The confusing and outdated laws that drive some sectors of the financial and legal world have never been so frustrating. Local governments, stooping to a new low, are now seizing property from homeowners over tax debt as low as $400! It’s a shocking move that has more than a few consumer protection agencies up in arms!
What You Should Do
The Associated Press reports that outdated state laws are allowing local governments to file tax liens against property owners who have outstanding tax debt as low as $400. If that debt remains unpaid (which it often does because of poor communication and misunderstandings), then that tax lien can be sold to banks and investors.
While the banks and investors who purchase the tax lien don’t actually own the house, they do own the right to seize the home later on.

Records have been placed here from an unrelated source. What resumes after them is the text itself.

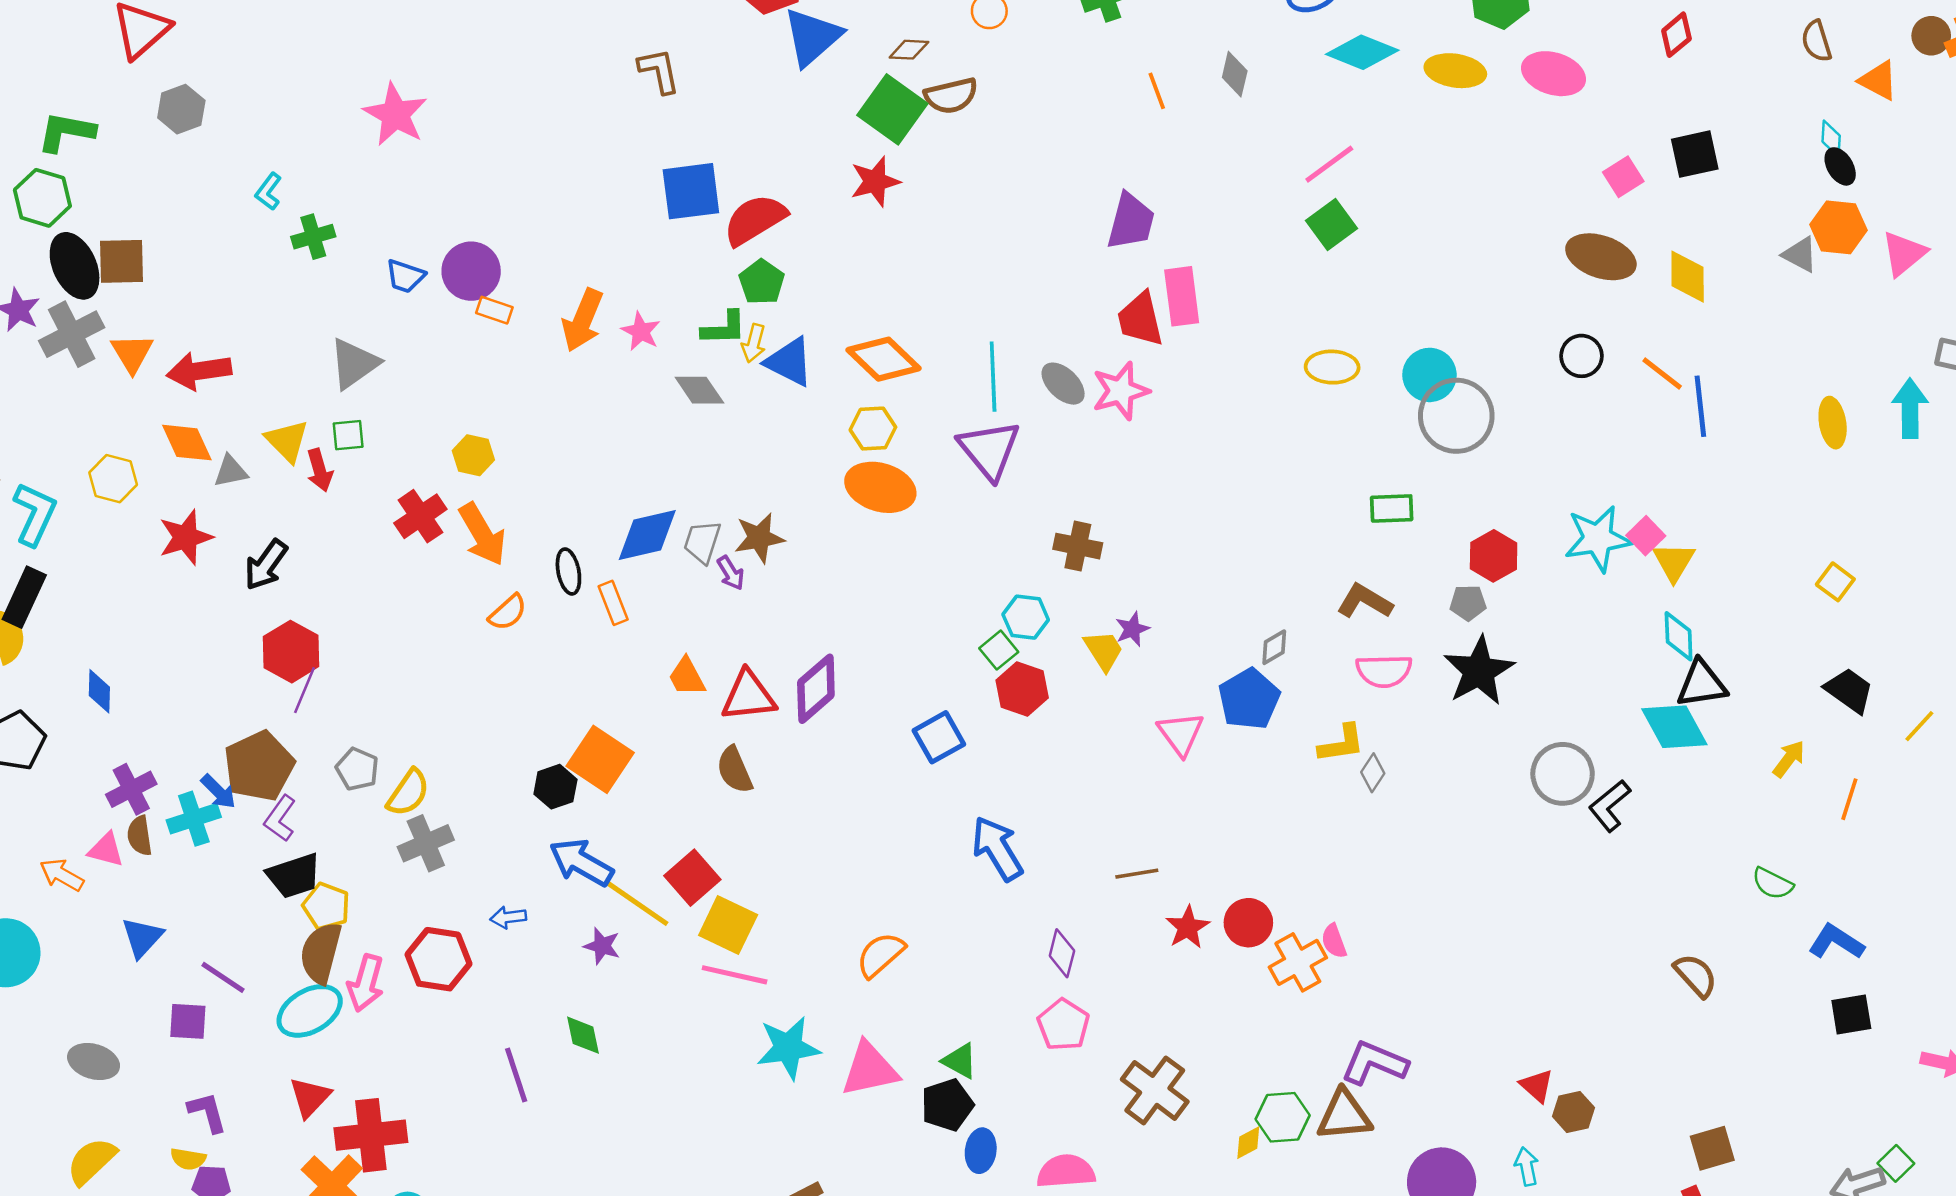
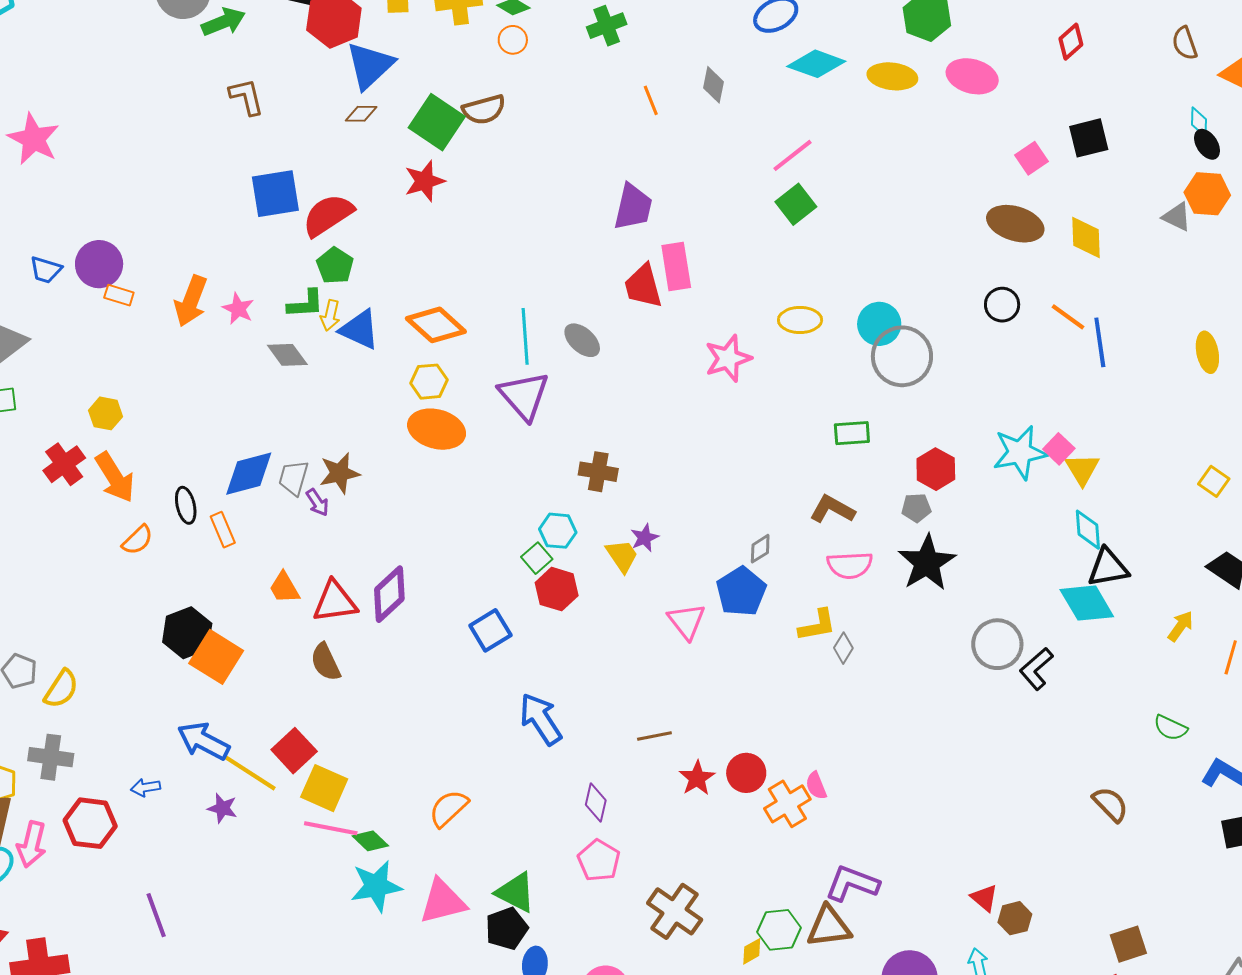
brown diamond: (909, 50) -> (361, 114), moved
pink star: (1121, 391) -> (728, 358), moved
black hexagon: (555, 787) -> (187, 633), moved, size x1.4
gray cross: (426, 843) -> (51, 757), moved, turned 33
green diamond: (583, 1035) -> (370, 841), moved, turned -33
green triangle: (960, 1061) -> (516, 892), size x1.4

The homeowner has the ability to purchase the lien, but the fees and interest make the lien expensive.
If the owner doesn’t purchase the lien, the lien-holder can then sell the home at a huge profit margin! This technically-legal but highly unethical behavior is taking advantage of hard-working homeowners’ small tax debts. Some are saying that this new practice is even worse than foreclosure because it’s so unexpected.
Furthermore, because these homeowners could be current with their mortgage payments and not struggling with foreclosure, the shock of a small tax debt coming back to haunt them can be quite frightening! Make sure to check your tax debt records and insure that you are staying current.